Mungkin ini yang paling membekas yang bisa saya catat pada malam ini. Kita sekarang memang sedang dipenuhi oleh sesaknya beragam cara manusia melanggengkan kelas wacananya. Kalau Rasulullah bilang ummat akan menjadi 73 golongan, tampaknya kita masih jauh dari itu. Jauh sekali, ini hanya tampak banyak ragam tapi kesadarannya malah seragam. Masih kesadaran kelas dan golongan. Satu golongan mengamini kiai, golongan satunya mengamini komandan perlawanannya. Maka sekali lagi, ini seolah kubu yang berseberangan tapi sebenarnya kesadarannya tak jauh beda. Kita masih jauh dari keberagaman 73 pembacaan data mengenai Islam.
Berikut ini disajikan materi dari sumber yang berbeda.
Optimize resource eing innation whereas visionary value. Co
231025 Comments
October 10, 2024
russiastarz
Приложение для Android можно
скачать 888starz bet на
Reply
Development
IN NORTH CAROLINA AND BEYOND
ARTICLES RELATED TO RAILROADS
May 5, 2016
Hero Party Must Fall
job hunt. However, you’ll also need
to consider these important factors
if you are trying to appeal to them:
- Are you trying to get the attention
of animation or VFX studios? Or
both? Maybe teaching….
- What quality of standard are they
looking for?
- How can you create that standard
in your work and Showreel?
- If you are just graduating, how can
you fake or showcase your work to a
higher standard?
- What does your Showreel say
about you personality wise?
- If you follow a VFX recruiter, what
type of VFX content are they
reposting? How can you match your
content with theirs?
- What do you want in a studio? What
Istiqamah Ber-Islam, Teguh dalam Peace Time Mentality

Salah satu yang menyenangkan buat saya di Maiyah adalah saya bisa menyaksikan beragam sudut pandang saling bertaburan hikmah dan mentadabburi satu sama lain, saling lita’arofu. Kata siapa kalau sudut pandangnya beragam pasti berantem? Kecuali kalau kita masih hidup dengan kesadaran “war time mentality” bukannya “peace time mentality”. Kalau kesadaran kita mental perang, maka ketika kita melihat bahwa: Selain golongan kita (dan peneyetujunya) itu jahat, kalau ada (orang atau sikap) yang baik dari mereka itu perkecualian.
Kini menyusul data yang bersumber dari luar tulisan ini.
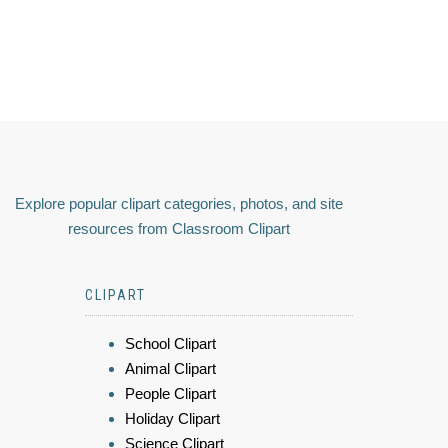
Explore popular clipart categories, photos, and site
resources from Classroom Clipart
CLIPART
School Clipart
Animal Clipart
People Clipart
Holiday Clipart
Science Clipart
Peace time mentality sebaliknya: Melihat semua orang (setuju atau tidak dengan wacana kita) selalu baik dan kalau ada yang jahat (sikap dan orangnya) itu sekadar perkecualian atau lagi sedang menyebalkan saja. Wahabi mungkin begitu, hanya nyebelinnya keseringan saja. Tapi coba dilihat dengan kacamata pandang mental damai, bukan mental perang. Kalau pembaca yang budiman kebetulan mengidap identitas salah satu ormas, anda bisa mengetes kesadaran anda dengan cara melihat bagaimana reaksi batin anda sendiri ketika mendengar nama kubu yang dianggap lawan.
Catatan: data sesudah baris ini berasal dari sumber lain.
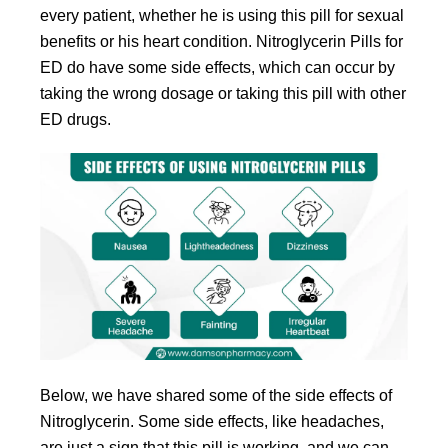
every patient, whether he is using this pill for sexual
benefits or his heart condition. Nitroglycerin Pills for
ED do have some side effects, which can occur by
taking the wrong dosage or taking this pill with other
ED drugs.
Below, we have shared some of the side effects of
Nitroglycerin. Some side effects, like headaches,
are just a sign that this pill is working, and we can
Saya melihat Islam pada mulanya membangun mental damai semacam ini. Bukan damai wacana yang dikoarkan dan dikhotbahkan di depan negeri perang. Damai itu soal mental. Bahkan ketika sedang perang, Islam menawarkan batin yang tetap damai. Namun degradasi pemaknaan Islam membuat war time mentality bangkit kembali, bahkan pada masa di mana perang sudah asing.

Ulama yang Selalu Hidup Tak Perlu Bangkit, Ummat Jangan Manja

Kaum ulama agamawan menurut Mbah Nun bersikap terlalu sayang pada ummatnya. Tentu baik punya rasa sayang itu. Tapi kemudian perasaan ini (duh dek!?) menjadi berbuah over-protektif dan over-possesif. Diibaratkan oleh Mbah Nun seperti orang tua yang pernah mengalami bahayanya ombak di lautan, maka kemudian para kaum agamawan kita memagar-magari ummat seperti bocah, agar jangan sampai bocah ini tergulung ombak. Adapun soal pantai dan lautan akhirnya diajarkan sebagai teori-teori dalam kitab belaka. Hidup tidak dialami betulan, tapi terus diajar-ajarkan.

Bila memang ulama berasal dari satu akar kata dengan ilmu, maka bukankah semestinya kaum ulama adalah manusia yang memiliki kelengkapan keilmuan? Dan bagaimana mendapatkan kelengkapan keilmuan bila atmosfer yang tersedia tidak memungkinkan manusia untuk hidup dan sesrawungan secara wajar? Bagaimana meresapi dan mengobservasi kahanan, kalau sehari-hari hanya terbiasa bertemu dengan ummat yang sejenis ragam pikirnya?

Bisa jadi konsep kita mengenai ulama beda dengan konsep yang ada dalam Al-Qur`an. Karena bila merujuk pada konsep Qur`an, kaum ulama mestilah kualitas manusia yang selalu aktif bekerja dan hidup, penuh daya hidup. Bila penuh daya hidup, tentu tak pernah perlu wacana kebangkitan, karena hanya yang terlena yang butuh bangkit.